A key driver of growth starting in early 2024 will be the EU’s Digital Markets Act (DMA), which will force Apple [AAPL], among others, to allow third-party app stores on iOS devices.

The legislation is designed to prevent large platforms from acting as “gatekeepers” and to ensure “these platforms behave in a fair way online”, according to the European Commission’s website.

Assuming Microsoft’s Activision acquisition does eventually go ahead, the tech giant is planning on launching its own app store for gamers on iPhones and Android smartphones.

Ahead of the annual Game Developers Conference in San Francisco in March, Spencer told the Financial Times that the EU’s DMA is “a huge opportunity”.

Online gaming: more deals to come

The EU’s DMA should open up new revenue streams for many players in the mobile gaming industry. Anthony Ginsberg, CEO of GinsGlobal Index Funds, told Opto Sessions recently that, based on conversations he’s been having, there could be plenty more dealmaking à la Microsoft-Activision.

On the broader trend of online and cloud gaming, Ginsberg sees the market growing to five times the size of Hollywood in the near future, up from four times currently.

“Here I am in Los Angeles. Hollywood gets a lot of hype, but actually it’s shrinking in size relative to gaming … Online gaming is a very, very impressive industry,” said Ginsberg, adding that “the technology behind graphics is often superior to what you see in Hollywood”.

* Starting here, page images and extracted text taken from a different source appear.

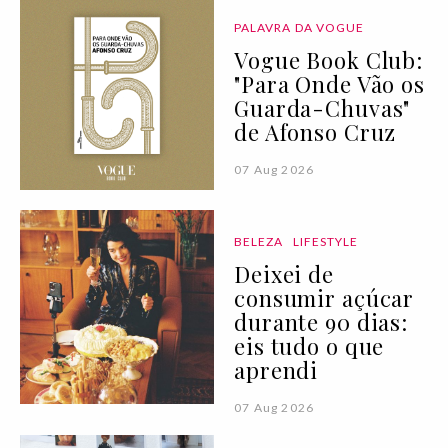
PALAVRA DA VOGUE
Vogue Book Club:
"Para Onde Vão os
Guarda-Chuvas"
de Afonso Cruz
07 Aug 2026
BELEZA
LIFESTYLE
Deixei de
consumir açúcar
durante 90 dias:
eis tudo o que
aprendi
07 Aug 2026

AI to improve player experience

Ginsberg sees plenty of potential cloud gaming growth in South Africa and countries in Latin America, “where the cost of consoles is just beyond many folks”, due to lower wages and income, but where mobile penetration is high.

More exciting, though, is that fact that the technologies underpinning online and cloud gaming — “the plumbing”, as Ginsberg puts it — are going to continue advancing. In the future, 5G mobile networks will improve streaming speed, ensuring a smoother and near-seamless user experience.

Artificial intelligence (AI) is also likely to play a role in improving the quality of the experience. For example, AI-powered testing could uncover bugs, improve game mechanics and even ensure match-making in multiplayer games is fairer and more balanced.

Funds in focus: VanEck Video Gaming and Esports ETF

AI’s potential to power the future of gaming could explain why Nvidia is a long-term top-10 holding in the VanEck Video Gaming and Esports ETF [ESPO]. Communications services account for 66.5% of the portfolio, while the information technology (IT) and consumer discretionary sectors make up 21.8% and 11.5% respectively, as of 30 April. The fund is up 2% in the past year and up 15.6% in the past six months.

The Global X Video Games and Esports ETF [HERO] is also focused primarily on the communications services sector (88.5%), while IT and consumer discretionary account for 10.70% and 0.90% respectively. The fund is down 14.5% in the past year and up 1.5% in the past six months.

The Betashares Video Games and Esports ETF [GAME.AX] offers significant exposure to the interactive entertainment sector (79.10%), over interactive media and services (8.00%), leisure products (6.00%), application software (5.50%) and IT consulting and other services (1.40%), as of 28 April. The fund is down 2.3% in the past year, but up 14% in the past six months.